One of the reasons to travel is because it’s fun and relaxing and all around a great time. But another very important reason for seeing the world is because it brings travelers face to face with often-harsh realities. Case in point: the refugee crisis in Europe.
During my recent trip to Istanbul, I came across this nativity scene (still set up in late January), which was adorned with clothing, life vests, and toys of refugees who, according to several signs, “died in our seas while trying to reach new homes.”
There was no other information available and no one around to take questions, but of course Europe is in the midst of a refugee crisis as people stream in from war-torn Syria and other places. (The crisis is making fewer U.S. headlines these days, but it is still going on.)

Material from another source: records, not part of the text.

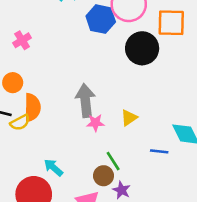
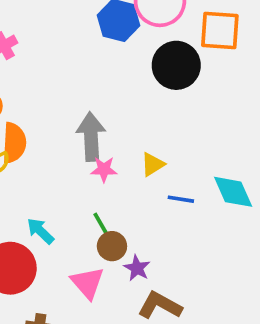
blue line: (159, 151) -> (181, 199), moved
green line: (113, 161) -> (102, 226), moved

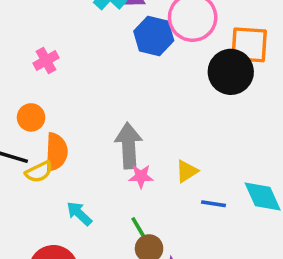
black circle: (176, 65) -> (231, 72), moved
cyan arrow: (40, 231) -> (79, 214), moved

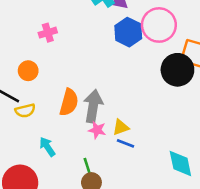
orange semicircle: (56, 152) -> (69, 102), moved
yellow triangle: (187, 171) -> (121, 127), moved
blue line: (213, 204) -> (125, 143), moved

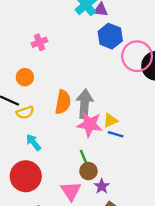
pink circle: (159, 25) -> (137, 56), moved
pink star: (97, 130) -> (90, 124), size x1.6
cyan arrow: (47, 147) -> (33, 142), moved

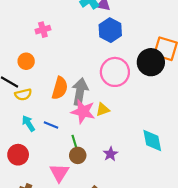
pink circle: (137, 56) -> (115, 72), moved
blue line: (116, 134) -> (51, 125), moved
red circle: (26, 176) -> (18, 155), size x0.7
purple star: (102, 186) -> (110, 154), moved

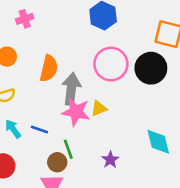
black circle: (151, 62) -> (151, 68), moved
orange semicircle: (60, 88) -> (49, 68), moved
brown circle: (78, 155) -> (57, 162), moved

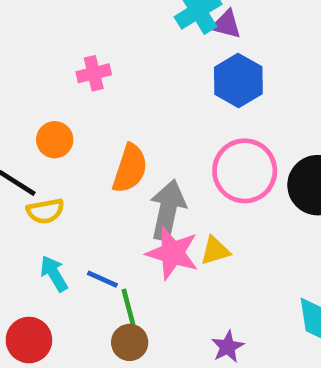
green line: (68, 149) -> (128, 307), moved

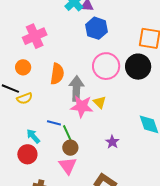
pink cross: (94, 73) -> (35, 36), size x1.6
yellow triangle: (215, 251) -> (100, 102), turned -48
cyan arrow: (54, 274) -> (33, 136), moved

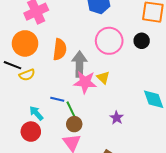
orange circle: (23, 67) -> (25, 43), size x1.6
black circle: (138, 67) -> (142, 41), size x0.6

I’ve read a lot about the crisis, and even contributed a small part to a few news reports, but for better or worse seeing this display made it quite a bit more real to me. These are real shoes and shirts and toys that once belonged to real people, and now those people are dead.
Interestingly enough, just moments before seeing this display a group of students approached me and my companions and asked us a series of questions for an assignment. Their questions had to do with our perceptions of Istanbul, and a number of them (indeed, the whole point of the survey, I think) were about safety and terrorism. Among other things, they wanted to know if we were afraid of traveling to Istanbul.

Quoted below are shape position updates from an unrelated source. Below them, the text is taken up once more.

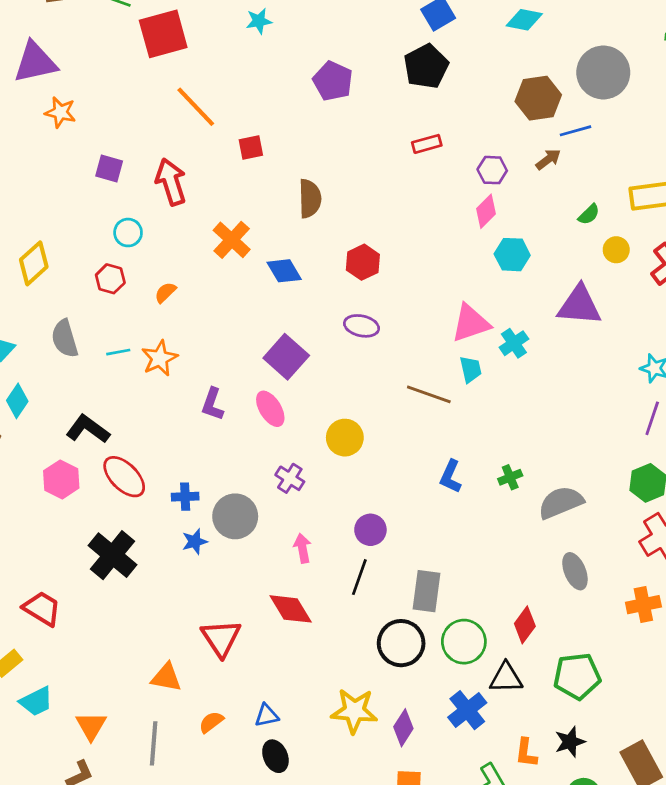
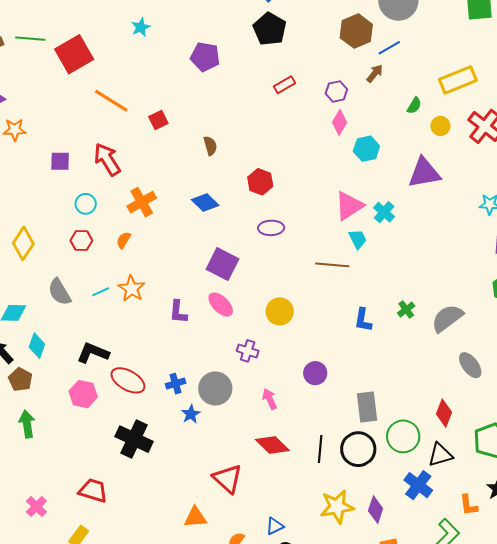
brown semicircle: (310, 199) -> (210, 146), size x0.7
orange cross: (232, 240) -> (142, 202), moved, turned 32
black line: (359, 577) -> (320, 449), moved

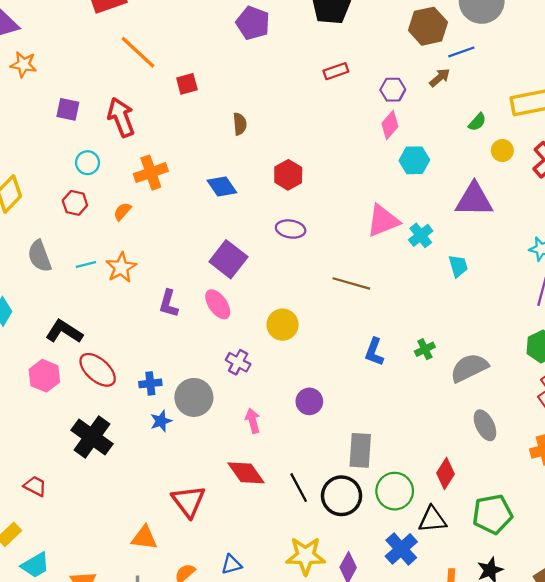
cyan trapezoid: (358, 239) -> (458, 266), moved
black line: (320, 449) -> (299, 488), turned -44
red trapezoid: (93, 491) -> (35, 486), size x0.7

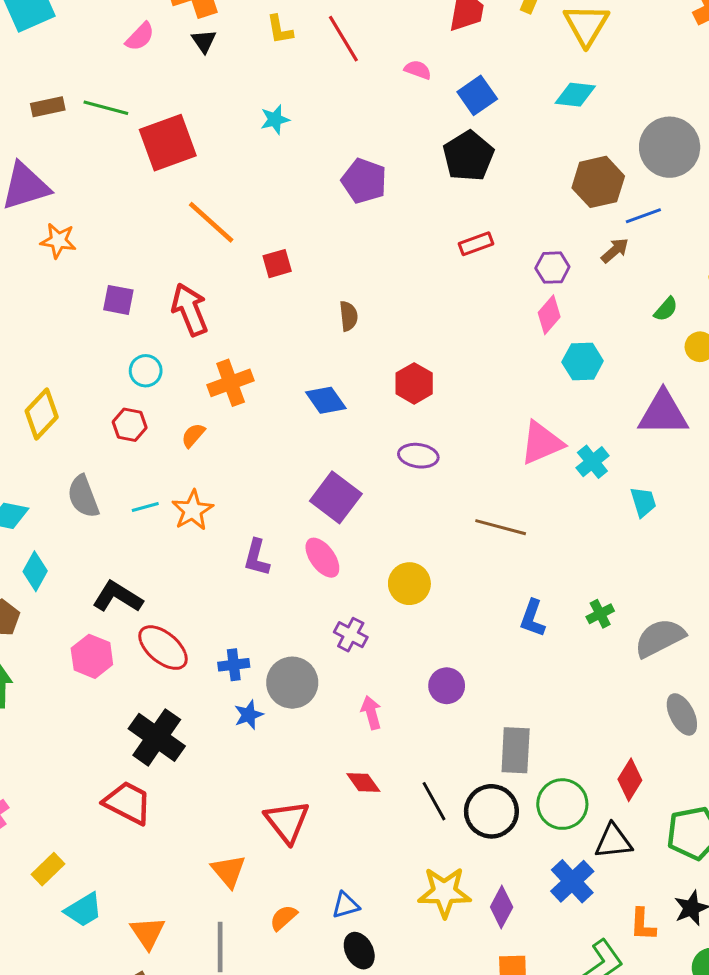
red diamond: (246, 473) -> (363, 782), size x0.7
red trapezoid: (35, 486) -> (128, 803), moved, size x1.6
orange triangle: (144, 538) -> (229, 871), turned 44

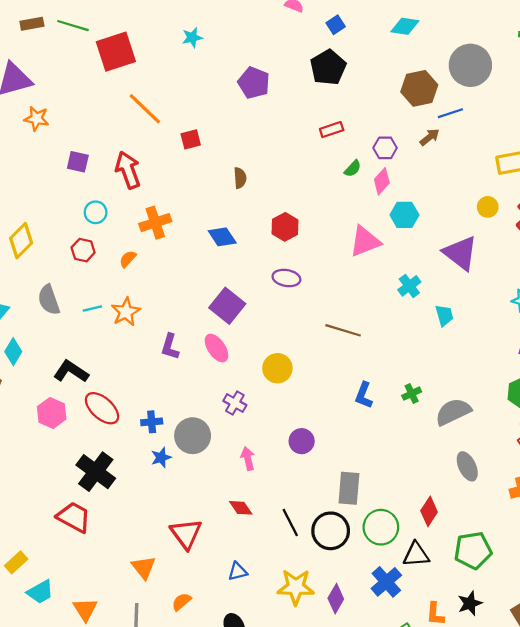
blue square: (477, 95) -> (336, 25), size x0.7
green semicircle: (666, 309) -> (353, 169), moved
purple triangle: (663, 413) -> (460, 253), turned 36
pink triangle: (542, 443) -> (365, 241), moved
blue triangle: (346, 905) -> (238, 571), moved

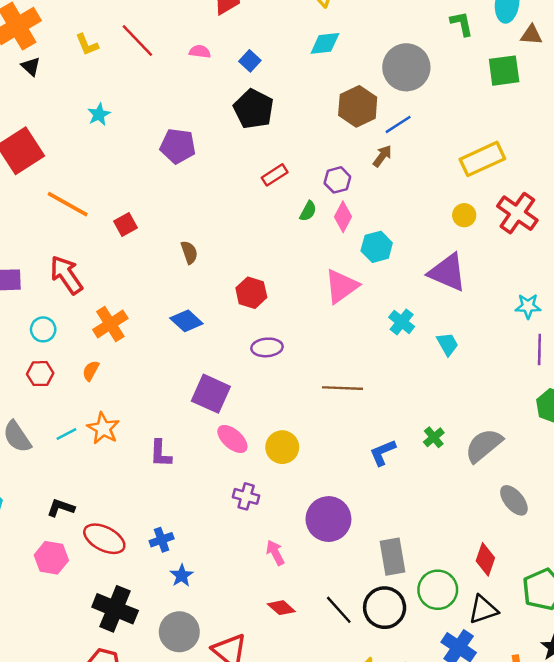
pink ellipse: (217, 348) -> (232, 439), moved
black L-shape: (71, 371) -> (61, 508), size x0.7
blue L-shape: (364, 395) -> (383, 452), turned 60
gray circle: (193, 436) -> (179, 632), moved
purple circle: (302, 441) -> (328, 519), size x1.6

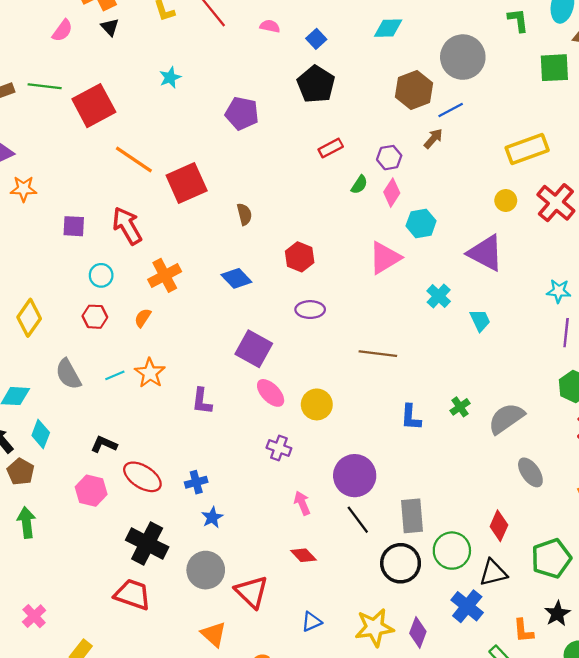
red square: (125, 224) -> (187, 183), size x1.8
blue L-shape: (383, 452) -> (411, 417), turned -68
black line: (339, 610) -> (358, 520), moved

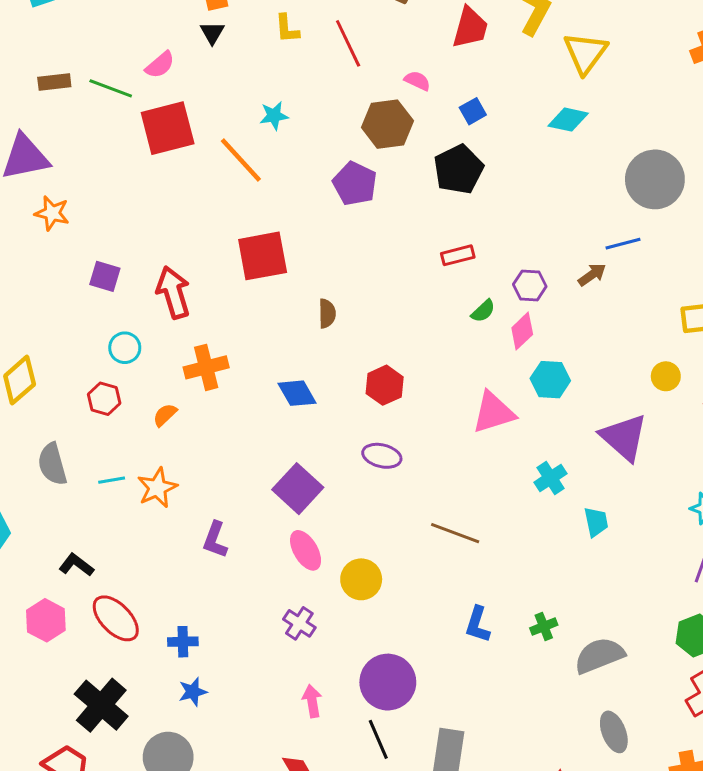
pink semicircle: (62, 31) -> (160, 65), moved
brown hexagon: (414, 90) -> (387, 124), moved
orange line: (134, 160) -> (241, 160), moved

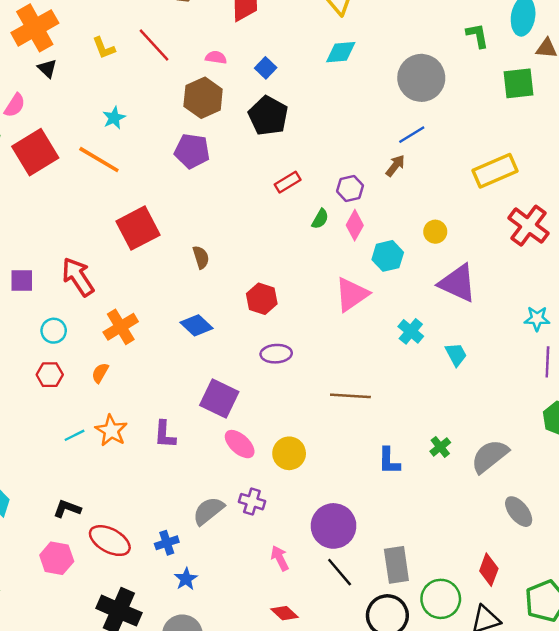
yellow circle: (666, 376) -> (435, 232), moved
gray semicircle: (52, 464) -> (209, 511), moved, turned 84
purple L-shape: (215, 540) -> (165, 434), moved

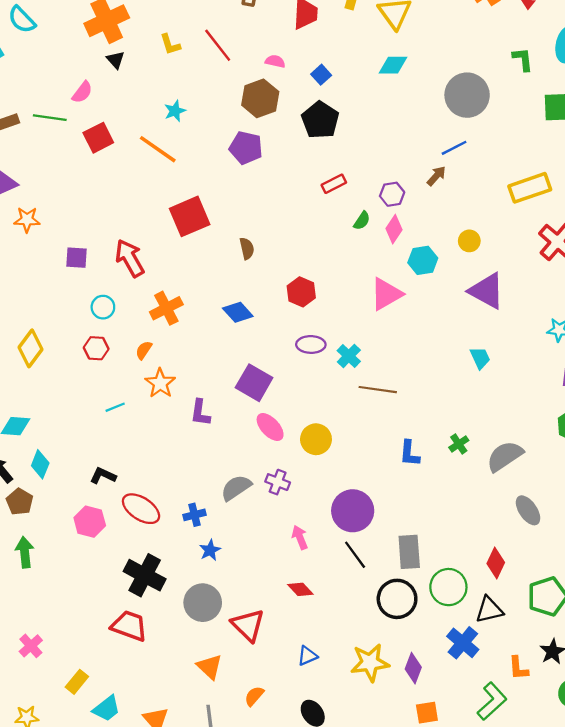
red square: (35, 152) -> (98, 138), size x0.7
cyan cross: (411, 331) -> (349, 356), moved
orange star: (111, 431) -> (160, 383), moved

As they were asking the questions, I thought about my own city, Los Angeles. I can walk to the most visited parts of Hollywood from my apartment, and I suspect many people have been approached there for “man on the street” interviews of one sort or another. How many of them, I wonder, were asked if they feared terrorism?
In any case, these experiences in Istanbul weren’t especially fun or vacation-y, and I’m still not even sure what to think about them now. Still, I think these kinds of experiences are worth seeking out, and are an important part of travel. For me, they offer context for my own life and privileges, and I hope make me a better and more empathetic citizen of the world.